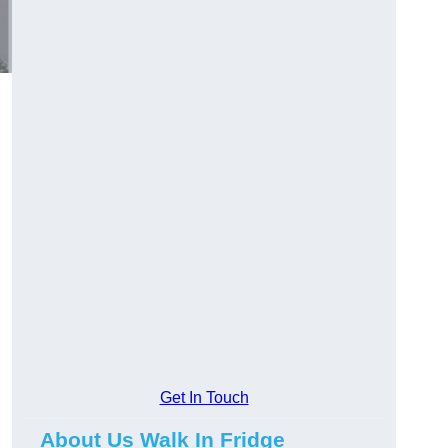
Get In Touch
About Us Walk In Fridge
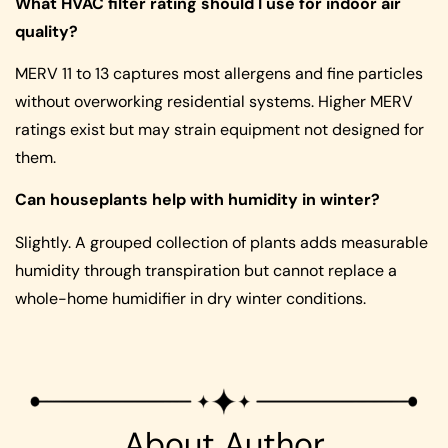
What HVAC filter rating should I use for indoor air
quality?
MERV 11 to 13 captures most allergens and fine particles
without overworking residential systems. Higher MERV
ratings exist but may strain equipment not designed for
them.
Can houseplants help with humidity in winter?
Slightly. A grouped collection of plants adds measurable
humidity through transpiration but cannot replace a
whole-home humidifier in dry winter conditions.
About Author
··········
Look at the records above. Copy every line where the string "winter" occurs.

Can houseplants help with humidity in winter?
whole-home humidifier in dry winter conditions.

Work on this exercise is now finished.